--- START ---

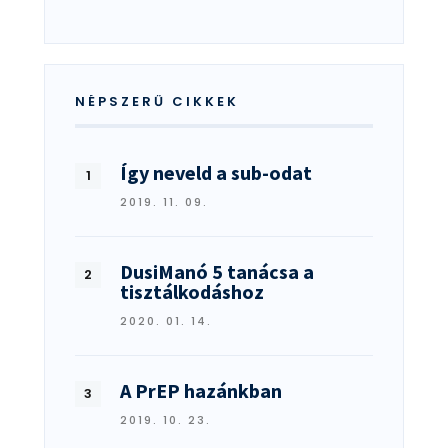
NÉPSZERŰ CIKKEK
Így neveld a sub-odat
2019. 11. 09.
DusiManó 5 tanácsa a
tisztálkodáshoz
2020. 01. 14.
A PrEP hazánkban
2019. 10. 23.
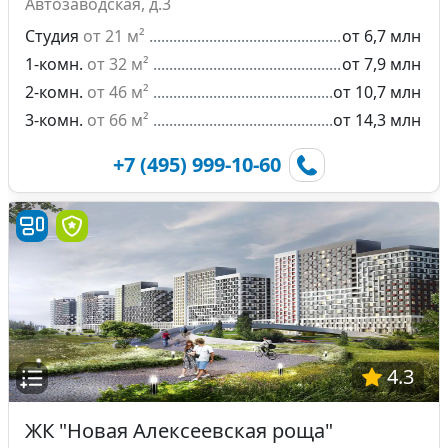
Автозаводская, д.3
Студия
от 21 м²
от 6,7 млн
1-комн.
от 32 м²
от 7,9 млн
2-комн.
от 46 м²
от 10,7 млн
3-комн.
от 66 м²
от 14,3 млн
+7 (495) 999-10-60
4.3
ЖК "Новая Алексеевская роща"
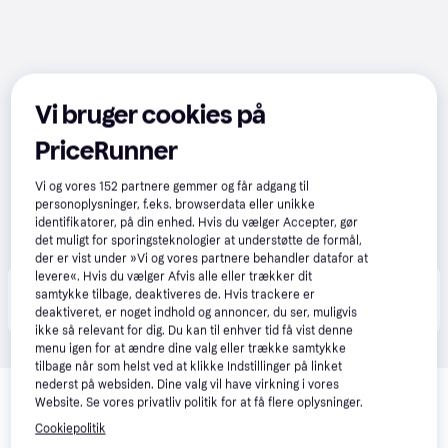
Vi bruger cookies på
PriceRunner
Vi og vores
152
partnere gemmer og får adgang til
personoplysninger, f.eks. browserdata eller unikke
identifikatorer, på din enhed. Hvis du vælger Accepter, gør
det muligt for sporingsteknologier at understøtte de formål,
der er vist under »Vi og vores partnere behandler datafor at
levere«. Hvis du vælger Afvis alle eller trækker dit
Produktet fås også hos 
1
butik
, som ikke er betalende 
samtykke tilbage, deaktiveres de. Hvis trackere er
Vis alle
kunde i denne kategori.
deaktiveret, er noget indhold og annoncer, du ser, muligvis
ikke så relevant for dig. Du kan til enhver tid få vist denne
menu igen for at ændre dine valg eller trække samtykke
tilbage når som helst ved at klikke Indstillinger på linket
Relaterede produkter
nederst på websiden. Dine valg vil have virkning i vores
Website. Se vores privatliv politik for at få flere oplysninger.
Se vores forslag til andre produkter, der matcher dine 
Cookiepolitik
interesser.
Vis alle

--- END ---
--- START ---

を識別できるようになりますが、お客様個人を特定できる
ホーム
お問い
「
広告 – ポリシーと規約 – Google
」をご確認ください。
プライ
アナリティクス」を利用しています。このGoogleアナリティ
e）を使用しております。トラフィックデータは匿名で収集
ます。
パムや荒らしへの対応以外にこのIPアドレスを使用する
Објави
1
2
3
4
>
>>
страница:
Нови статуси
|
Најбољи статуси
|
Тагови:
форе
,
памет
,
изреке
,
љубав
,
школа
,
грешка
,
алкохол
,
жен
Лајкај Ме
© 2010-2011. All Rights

--- END ---

Copy out each line of the data that holds the string "Hvis".

identifikatorer, på din enhed. Hvis du vælger Accepter, gør
levere«. Hvis du vælger Afvis alle eller trækker dit
samtykke tilbage, deaktiveres de. Hvis trackere er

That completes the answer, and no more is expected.